Sanal ortam, özellikle sosyal medya mimetik arzunun ivme kazanmasında önemli bir araçtır. Herkes hem arzulayan ''ben'', hem de arzu duyulan ''ötekidir''. O halde, bireyin kendinden var ettiği arzusu onun arzusu mudur? Bunu düşünmek için güzel bir başlangıç.
Kaynak:
Ahıska, M. (2013). Nergis Facebook' ta: Yeni Kendilik Temsilleri ve Narsisizm. Narsisizm içinde, 141-152: Bağlam Yayınları.
Bostan, D. (2019). Başkalarının aşkı: Hangi kadın filminde mimetik arzu. Türkiye İletişim Araştırmaları Dergisi , (34) , 275-279.

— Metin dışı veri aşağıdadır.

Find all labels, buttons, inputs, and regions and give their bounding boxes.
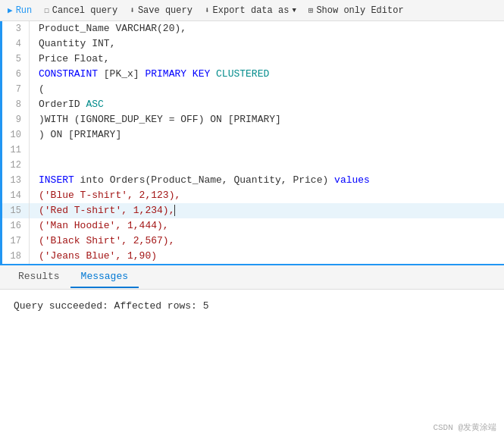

https://dergipark.org.tr/en/download/article-file/910092
İşcen, M. D. (2020). Platon' un sanatçıları ve zanaatkarları: Mimesis üzerine bir inceleme. Journal of Arts , 3 (2) , 117-128.
https://dergipark.org.tr/en/download/article-file/1121897
Şiray, M. (2008). Rene Gigard' da ''şiddet'' kavramı üzerine. Cogito, (55), 58-70.